Stocks tumbled in Europe and Asia and U.S. index futures dropped, while Treasuries advanced.

The extra yield investors demand to own developing-nation bonds instead of U.S. Treasuries widened 20 basis points to 4.58 percentage points, a four-year high, according to JPMorgan Chase & Co.'s EMBI+ Index.

Crude oil dropped below $90 a barrel in New York for the first time since February on concern that slowing global economic growth will reduce demand for fuel.

Saudi Arabia's Tadawul All Share Index, which was closed since Sept. 28, fell the most in at least 14 years, losing 9.8 percent. Indonesia's Jakarta Composite Index dropped 10 percent to 1,648.74, the biggest loss since the 2002 terrorist attack, on the first day of trading after a four-day holiday.

China, India

China's benchmark CSI 300 Index slid 5.1 percent, its biggest one-day decline since August, after resuming trading today after a week-long holiday. The index has lost 60 percent this year, the world's second-worst performer, on concern the global credit crisis and the Chinese government's measures to tame inflation will slow economic growth.
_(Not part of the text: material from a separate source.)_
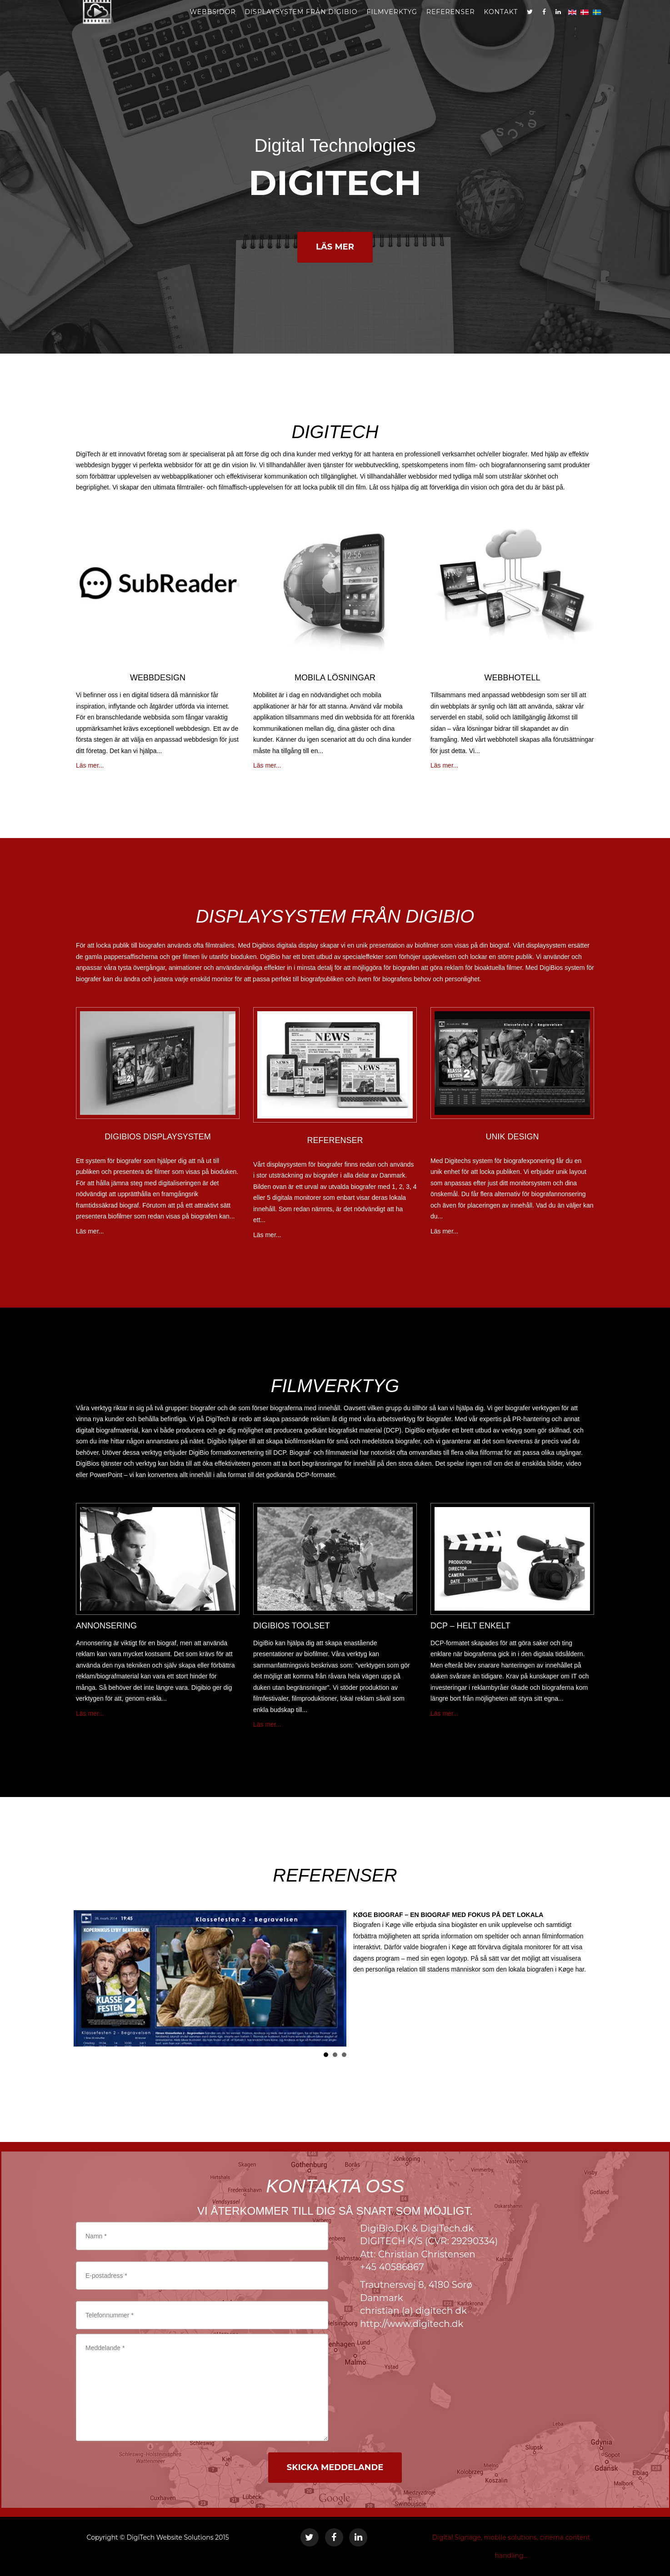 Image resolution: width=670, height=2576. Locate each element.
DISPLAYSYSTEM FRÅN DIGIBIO (301, 23)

The Bombay Stock Exchange's Sensitive Index, or Sensex, fell 5.8 percent to 11,801.70, its lowest since September 2006. ICICI Bank Ltd., India's second-biggest lender, fell 2.4 percent and Bank of China Ltd., the country's oldest financial institution, dropped 4.9 percent.

``In this environment, no one wants to buy because things are spiraling downward globally,'' said Ronald Smith, chief strategist at Alfa Bank in Moscow.

Turkey's benchmark index fell 7.9 percent, its biggest decline since May 2006.

Default Swaps

The cost of protecting bonds sold by Russia's government jumped the most in three weeks, rising 26 basis points to 290, according to CMA Datavision in London. Credit default swaps on Ukrainian government debt soared 57 basis points to 900, the highest among Europe's emerging markets, CMA prices show.

Credit-default swaps on Turkey rose 42 basis points to 354, Indonesia surged 78 basis points to 512 and South Korea rose 37 to 266, CMA prices show.

Credit-default swaps are financial instruments based on bonds and loans that are used to speculate on a company's ability to repay debt. They pay the buyer face value in exchange for the underlying securities or the cash equivalent should a borrower fail to adhere to its debt agreements. An increase indicates a deterioration in the perception of credit quality.

A basis point on a credit-default swap contract protecting $10 million of debt from default for five years is equivalent to $1,000 a year.